Aquatic Biology Fall 2009 - 1 -

Macroinvertebrate Lab

The River Continuum Concept describes the fate of organic matter from headwater to delta, and the processes that affect this metabolism. The distribution of different types of organic matter determines the distribution of macroinvertebrates that process each type of organic matter. These processes apply broadly down the length of a large river system, but they also apply to microhabitats within a stream. The ratio of production to respiration (P/R) is not likely to differ greatly over a few meters’ distance within a stream but microhabitat will nevertheless have a strong influence on the types of invertebrates that occur there.

In this lab we placed gravel baskets in flowing and low-flowing areas of the Buffalo River. Area of high flow present ecological conditions typical of headwaters: steep gradient, fast water flow, and low silt deposition (FPOM and UFOM) and high DO. We may predict to find shredders (CPOM), scrapers (autochthonous OM), predators and a few collectors in these areas. In low- flowing areas of the Buffalo River there is a notable deposition of FPOM and UFOM and consequently higher BOD. Here, we expect to find mainly collectors and a few predators.

This is a gross generalization, but for the purposes of this lab we will assign ecological function (processing of OM) with these taxonomic groups:

Predators: Plecoptera, Coleoptera, Hemiptera, Odonata Shredders: Ephemeroptera Scrapers: Gastropoda Collectors: Trichoptera, Diptera (Chironomidae, Simuliidae, Tipulidae)

We will collect data from organisms attached to the gravel baskets you set out on Sept 1, 2009. After 4 weeks these rocks should be well colonized. Our first task is to classify macroinvertebrates into each ecological functional group and compare proportional representation of these groups between riffle and pool baskets.
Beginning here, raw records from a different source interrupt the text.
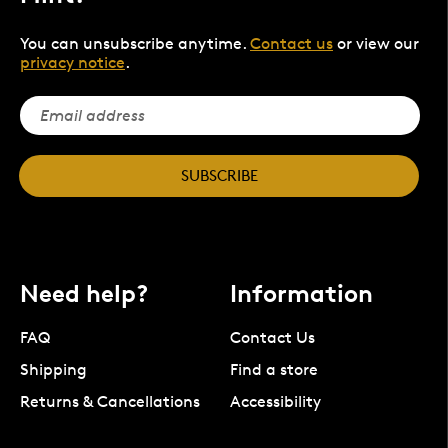
You can unsubscribe anytime.
Contact us
or view our
privacy notice
.
SUBSCRIBE
Need help?
Information
FAQ
Contact Us
Shipping
Find a store
Returns & Cancellations
Accessibility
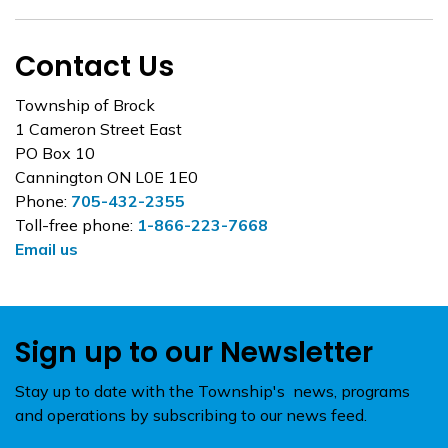
Contact Us
Township of Brock
1 Cameron Street East
PO Box 10
Cannington ON L0E 1E0
Phone:
705-432-2355
Toll-free phone:
1-866-223-7668
Email us
Sign up to our Newsletter
Stay up to date with the Township's news, programs
and operations by subscribing to our news feed.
Analysis We will have about 10 baskets from each habitat type which should hopefully provide sufficient statistical power to detect effects. To test for differences between habitat type we will use factorial ANOVA (ANalysis Of VAriance) using habitat type (S, P) and ecological functional group (P, SH, Sc, C) as categorical predictors. Because we will be using proportional data (i.e., not normally distributed) we will have to do an arcsine square root transformation (in Excel: =ASIN(SQRT(A2)). This ‘hocus pocus’ is standard procedure for rendering proportional data suitable for statistical analysis by parametric procedures such as ANOVA. The interaction term of the ANOVA will tell us if the representation of each functional group differed by habitat.